Realmente, não é possível termos um governo também na área econômica tão incapaz como esse que está aí. Um governo que é mais ortodoxo que o FMI e os banqueiros centrais.
Paulo
24/04/2021 - 17h52
Eu tenho a impressão de que, no caso Porco Guedes, pesa muito na sua inflexibilidade a necessidade de manter a sua fama de mau. Ele seria desconstruído se cedesse um milímetro na sua política econômica. Só cedeu no auxílio-emergencial porque deve ter sido muito pressionado…Enquanto isso, quem sofre com o neoliberalismo é o Brasil, na contramão do mundo…
Luiz
24/04/2021 - 14h00
Expressões como “excesso de demanda” e “pleno emprego”, são, ou foram aplicáveis em que época no Brasil? É esse o modo de acusar o Estado de gerar desigualdade? É no Estado que existem as grandes fortunas sobre as quais se deve instaurar imposto próprio?
Luiz
25/04/2021 - 11h12
O que é importante notar em meu comentário é a circularidade na relação entre inflação e “excesso de demanda”. Seria a sustentabilidade fundada em razões demográficas a causa dos dois termos? Ou muito antes existiria um valor relativo por imposição da “racionalidade” capitalista?
Edibar
24/04/2021 - 11h12
Emissão monetária gera inflação. Nao há o que discutir nisso. E ela acontece aonde essa emissão é despejada. No caso atual, começa pelo mercado financeiro, com a alta dos preços dos ativos financeiros. Em algum momento pode se espraiar pelo restante da economia.
Por isso nao há o que discutir: emissão monetária, independente do nome que se dê, sempre sempre sempre gera inflação.
Felipe Lins
24/04/2021 - 12h26
Edibar, emissão de moeda sempre gera inflação, mas gerar inflação não é necessariamente ruim. A inflação deve ser previsível e ficar dentro de níveis esperados, não é positivo para a economia nem que seja alta nem que seja negativa ou muito baixa.

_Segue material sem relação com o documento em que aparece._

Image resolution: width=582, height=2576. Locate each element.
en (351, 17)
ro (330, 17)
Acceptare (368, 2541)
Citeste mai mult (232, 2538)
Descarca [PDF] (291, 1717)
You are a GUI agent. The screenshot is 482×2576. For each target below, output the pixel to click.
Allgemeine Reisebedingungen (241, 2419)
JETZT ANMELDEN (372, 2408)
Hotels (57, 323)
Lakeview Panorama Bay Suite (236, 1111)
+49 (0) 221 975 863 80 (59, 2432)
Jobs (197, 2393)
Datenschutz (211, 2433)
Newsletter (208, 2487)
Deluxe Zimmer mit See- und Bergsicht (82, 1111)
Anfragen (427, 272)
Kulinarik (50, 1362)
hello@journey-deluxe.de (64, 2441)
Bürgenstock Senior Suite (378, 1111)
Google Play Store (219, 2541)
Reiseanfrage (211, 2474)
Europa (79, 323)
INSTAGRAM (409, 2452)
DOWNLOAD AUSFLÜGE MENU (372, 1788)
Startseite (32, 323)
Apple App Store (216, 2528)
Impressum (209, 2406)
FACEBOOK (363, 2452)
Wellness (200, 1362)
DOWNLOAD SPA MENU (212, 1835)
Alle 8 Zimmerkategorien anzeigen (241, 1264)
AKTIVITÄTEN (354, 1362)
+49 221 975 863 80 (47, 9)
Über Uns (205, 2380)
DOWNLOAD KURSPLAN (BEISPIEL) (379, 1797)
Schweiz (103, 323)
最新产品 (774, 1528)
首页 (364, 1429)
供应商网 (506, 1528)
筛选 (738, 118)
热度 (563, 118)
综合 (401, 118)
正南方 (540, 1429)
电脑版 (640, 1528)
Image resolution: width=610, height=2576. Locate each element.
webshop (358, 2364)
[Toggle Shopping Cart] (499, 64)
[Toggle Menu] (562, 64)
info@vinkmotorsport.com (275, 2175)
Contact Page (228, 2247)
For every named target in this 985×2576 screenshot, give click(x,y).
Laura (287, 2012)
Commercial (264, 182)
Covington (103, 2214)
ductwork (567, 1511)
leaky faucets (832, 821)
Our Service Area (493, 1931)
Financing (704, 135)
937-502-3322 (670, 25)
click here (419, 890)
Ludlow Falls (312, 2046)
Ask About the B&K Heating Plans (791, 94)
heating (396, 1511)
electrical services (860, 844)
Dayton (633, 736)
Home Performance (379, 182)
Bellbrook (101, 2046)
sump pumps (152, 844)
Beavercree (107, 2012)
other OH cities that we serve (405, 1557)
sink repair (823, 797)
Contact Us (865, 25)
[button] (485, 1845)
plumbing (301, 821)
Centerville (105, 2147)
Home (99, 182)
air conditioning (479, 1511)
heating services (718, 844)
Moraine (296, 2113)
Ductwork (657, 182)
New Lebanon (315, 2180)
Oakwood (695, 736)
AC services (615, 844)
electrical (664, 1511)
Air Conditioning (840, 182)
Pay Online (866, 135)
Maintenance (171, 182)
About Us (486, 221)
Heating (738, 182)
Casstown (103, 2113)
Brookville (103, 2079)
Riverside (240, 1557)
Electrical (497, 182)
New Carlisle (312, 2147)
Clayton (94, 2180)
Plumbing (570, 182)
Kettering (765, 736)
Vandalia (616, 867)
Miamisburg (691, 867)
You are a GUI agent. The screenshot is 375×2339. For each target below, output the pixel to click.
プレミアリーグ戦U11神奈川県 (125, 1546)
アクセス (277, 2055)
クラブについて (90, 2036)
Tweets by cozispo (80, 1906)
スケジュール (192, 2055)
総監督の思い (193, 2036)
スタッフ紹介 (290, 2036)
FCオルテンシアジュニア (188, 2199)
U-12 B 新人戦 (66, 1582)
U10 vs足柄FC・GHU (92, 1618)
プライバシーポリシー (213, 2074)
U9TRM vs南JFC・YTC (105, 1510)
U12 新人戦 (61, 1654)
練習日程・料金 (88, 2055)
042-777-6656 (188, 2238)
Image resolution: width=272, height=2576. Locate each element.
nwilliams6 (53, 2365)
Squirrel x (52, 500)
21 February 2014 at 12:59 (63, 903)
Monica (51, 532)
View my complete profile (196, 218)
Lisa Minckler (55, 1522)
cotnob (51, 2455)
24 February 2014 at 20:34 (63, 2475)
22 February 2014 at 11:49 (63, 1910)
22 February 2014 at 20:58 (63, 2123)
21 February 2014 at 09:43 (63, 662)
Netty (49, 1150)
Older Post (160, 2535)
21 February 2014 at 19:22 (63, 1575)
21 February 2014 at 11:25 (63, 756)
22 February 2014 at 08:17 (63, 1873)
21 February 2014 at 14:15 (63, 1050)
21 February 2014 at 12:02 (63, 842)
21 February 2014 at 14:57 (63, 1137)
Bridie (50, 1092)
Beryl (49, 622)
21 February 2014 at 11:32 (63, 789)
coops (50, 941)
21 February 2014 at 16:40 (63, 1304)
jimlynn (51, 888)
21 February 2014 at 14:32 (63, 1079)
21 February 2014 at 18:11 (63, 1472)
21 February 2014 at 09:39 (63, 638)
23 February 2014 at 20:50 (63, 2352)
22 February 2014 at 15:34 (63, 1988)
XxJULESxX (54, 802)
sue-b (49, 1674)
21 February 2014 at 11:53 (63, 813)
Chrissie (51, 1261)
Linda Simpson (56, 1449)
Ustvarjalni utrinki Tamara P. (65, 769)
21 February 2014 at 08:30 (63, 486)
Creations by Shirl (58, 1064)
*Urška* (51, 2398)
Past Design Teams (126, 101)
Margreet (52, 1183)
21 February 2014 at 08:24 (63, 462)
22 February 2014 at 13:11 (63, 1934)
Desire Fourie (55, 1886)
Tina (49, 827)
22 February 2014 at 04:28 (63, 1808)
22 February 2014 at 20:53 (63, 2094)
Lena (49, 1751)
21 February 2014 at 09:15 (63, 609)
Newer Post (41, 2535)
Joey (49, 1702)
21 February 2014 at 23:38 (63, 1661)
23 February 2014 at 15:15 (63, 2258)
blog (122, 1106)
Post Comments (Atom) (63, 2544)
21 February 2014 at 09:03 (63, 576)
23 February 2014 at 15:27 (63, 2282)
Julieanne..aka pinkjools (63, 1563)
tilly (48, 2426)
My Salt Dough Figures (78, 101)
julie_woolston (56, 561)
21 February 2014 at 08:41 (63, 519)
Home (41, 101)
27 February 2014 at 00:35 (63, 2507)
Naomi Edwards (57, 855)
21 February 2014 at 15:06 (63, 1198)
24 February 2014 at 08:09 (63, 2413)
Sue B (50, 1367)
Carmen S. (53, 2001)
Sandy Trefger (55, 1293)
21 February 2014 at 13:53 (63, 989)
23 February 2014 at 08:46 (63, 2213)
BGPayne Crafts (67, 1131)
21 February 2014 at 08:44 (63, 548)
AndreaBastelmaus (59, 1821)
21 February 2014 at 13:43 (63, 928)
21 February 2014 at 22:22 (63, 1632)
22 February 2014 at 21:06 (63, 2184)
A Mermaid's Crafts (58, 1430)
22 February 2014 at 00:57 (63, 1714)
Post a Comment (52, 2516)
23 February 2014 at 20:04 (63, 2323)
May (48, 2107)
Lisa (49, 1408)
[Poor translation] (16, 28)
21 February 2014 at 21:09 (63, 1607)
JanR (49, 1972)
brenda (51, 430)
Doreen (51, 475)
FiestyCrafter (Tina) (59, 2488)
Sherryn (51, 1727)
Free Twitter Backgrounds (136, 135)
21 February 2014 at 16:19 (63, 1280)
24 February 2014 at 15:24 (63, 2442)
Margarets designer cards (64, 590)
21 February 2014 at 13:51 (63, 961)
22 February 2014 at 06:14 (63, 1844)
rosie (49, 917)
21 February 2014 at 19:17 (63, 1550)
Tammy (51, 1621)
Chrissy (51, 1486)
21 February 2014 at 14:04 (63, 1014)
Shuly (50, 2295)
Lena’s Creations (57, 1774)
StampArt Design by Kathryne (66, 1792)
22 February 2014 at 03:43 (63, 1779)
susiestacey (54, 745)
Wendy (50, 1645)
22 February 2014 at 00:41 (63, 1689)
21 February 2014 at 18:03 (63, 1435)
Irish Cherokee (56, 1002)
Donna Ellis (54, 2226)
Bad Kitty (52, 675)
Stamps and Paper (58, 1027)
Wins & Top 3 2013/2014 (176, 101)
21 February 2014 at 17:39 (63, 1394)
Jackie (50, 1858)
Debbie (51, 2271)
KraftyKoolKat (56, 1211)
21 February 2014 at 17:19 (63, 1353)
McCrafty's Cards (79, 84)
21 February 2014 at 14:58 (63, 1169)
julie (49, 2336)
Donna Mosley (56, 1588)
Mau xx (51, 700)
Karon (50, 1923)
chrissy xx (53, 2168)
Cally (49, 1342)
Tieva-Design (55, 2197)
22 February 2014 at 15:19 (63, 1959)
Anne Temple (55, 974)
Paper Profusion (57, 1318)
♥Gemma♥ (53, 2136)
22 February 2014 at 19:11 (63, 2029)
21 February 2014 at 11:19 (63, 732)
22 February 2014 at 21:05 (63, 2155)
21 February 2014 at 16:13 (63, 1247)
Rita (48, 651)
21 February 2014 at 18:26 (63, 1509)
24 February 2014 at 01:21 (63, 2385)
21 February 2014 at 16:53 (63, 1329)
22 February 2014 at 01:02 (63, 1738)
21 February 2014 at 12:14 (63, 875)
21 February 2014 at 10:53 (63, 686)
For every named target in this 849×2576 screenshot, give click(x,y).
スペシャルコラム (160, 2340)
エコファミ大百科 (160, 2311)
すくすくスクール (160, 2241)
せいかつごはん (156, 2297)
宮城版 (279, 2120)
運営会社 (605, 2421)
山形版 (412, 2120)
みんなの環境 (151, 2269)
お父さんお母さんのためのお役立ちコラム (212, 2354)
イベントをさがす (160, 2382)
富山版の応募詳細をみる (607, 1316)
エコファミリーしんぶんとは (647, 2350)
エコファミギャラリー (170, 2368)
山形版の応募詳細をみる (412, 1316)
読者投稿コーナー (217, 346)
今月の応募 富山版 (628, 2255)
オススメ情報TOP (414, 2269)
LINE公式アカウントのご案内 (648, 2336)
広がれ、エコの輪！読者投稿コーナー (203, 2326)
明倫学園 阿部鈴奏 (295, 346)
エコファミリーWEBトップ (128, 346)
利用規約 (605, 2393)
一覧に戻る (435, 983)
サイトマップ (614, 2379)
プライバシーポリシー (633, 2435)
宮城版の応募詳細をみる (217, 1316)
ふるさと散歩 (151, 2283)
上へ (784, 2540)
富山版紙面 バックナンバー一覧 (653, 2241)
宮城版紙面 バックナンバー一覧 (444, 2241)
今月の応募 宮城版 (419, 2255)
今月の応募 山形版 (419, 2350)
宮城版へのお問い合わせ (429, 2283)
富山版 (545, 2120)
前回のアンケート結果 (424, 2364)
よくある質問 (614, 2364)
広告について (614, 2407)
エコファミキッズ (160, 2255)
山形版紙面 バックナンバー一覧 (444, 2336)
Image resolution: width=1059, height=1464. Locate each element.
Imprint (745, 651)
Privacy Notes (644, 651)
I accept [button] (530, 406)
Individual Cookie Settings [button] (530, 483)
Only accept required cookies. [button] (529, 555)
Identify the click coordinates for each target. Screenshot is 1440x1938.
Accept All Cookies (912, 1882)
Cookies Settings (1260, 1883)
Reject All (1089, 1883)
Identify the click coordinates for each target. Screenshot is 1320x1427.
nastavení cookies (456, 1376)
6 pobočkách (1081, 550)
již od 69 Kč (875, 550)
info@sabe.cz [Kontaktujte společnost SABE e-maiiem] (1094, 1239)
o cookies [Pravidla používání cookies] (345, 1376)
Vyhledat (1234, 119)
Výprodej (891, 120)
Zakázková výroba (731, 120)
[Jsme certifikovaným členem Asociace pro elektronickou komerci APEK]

No cenário descrito por Bresser, a não emissão de moeda provavelmente geraria, além de cenário deflacionário, fome, sofrimento e debacle econômica, com queda muito mais acentuada do PIB e falência de empresas.
Quando se diz que “emissão não gera inflação”, fala-se em inflação crescente e desenfreada que traga prejuízo à sociedade. Os bancos centrais imprimiram trilhões de dólares e não vemos descontrole da inflação em lugar nenhum.
Odlanir
25/04/2021 - 00h38
Como não há descontrole, Felipe? Tirando o falso índice oficial, a inflação, no Brasil, está provocando mortes, doenças, desespero. Gás de cozinha, óleo de soja, arroz, feijão, carne bovina, carne de frango, gasolina, etanol, ervilha, milho, macarrão, lentilha, creme de leite, todos estes produtos tiveram alta superior a 100% nos últimos 12 meses. Os países ricos são todos deficitários, mas cobrem seus déficits às custas da exploração do terceiro mundo, Brasil, no meio. Compram, aqui, o kg de franco a meio dólar e vendem o balde de frango frito a 20. Compram nosso petróleo muito barato e revendem pra nós mesmos. Levam toda a soja, o milho, o suco de laranja, etc, enquanto o povo brasileiro passa fome. Fazem isso na África, na Ásia, aqui na América do Sul. 60% da população brasileira está em estado de insegurança alimentar. Nosso salário mínimo mensal equivale a um, dois dias de trabalho de um norte-americano pobre, de um europeu pobre. A inflação que a emissão de moeda gera, sim, é repassada pra nós, inocente útil…
Edibar
26/04/2021 - 12h43
O tempo da inflação nunca coincide com o tempo do seu evento causador, no caso, a emissão monetária. Aguarde e se segure. A inflação virá. A ver o que poderá ser feito para controlá-la.
Victor
19/05/2021 - 05h24
Não é o que mostra quando você faz um gráfico M2 X Inflation Index com os dados do FED pós-crise 2008:
https://fred.stlouisfed.org/graph/fredgraph.png?g=E7VN
Emitiu-se muita moeda e a inflação continuou sob controle.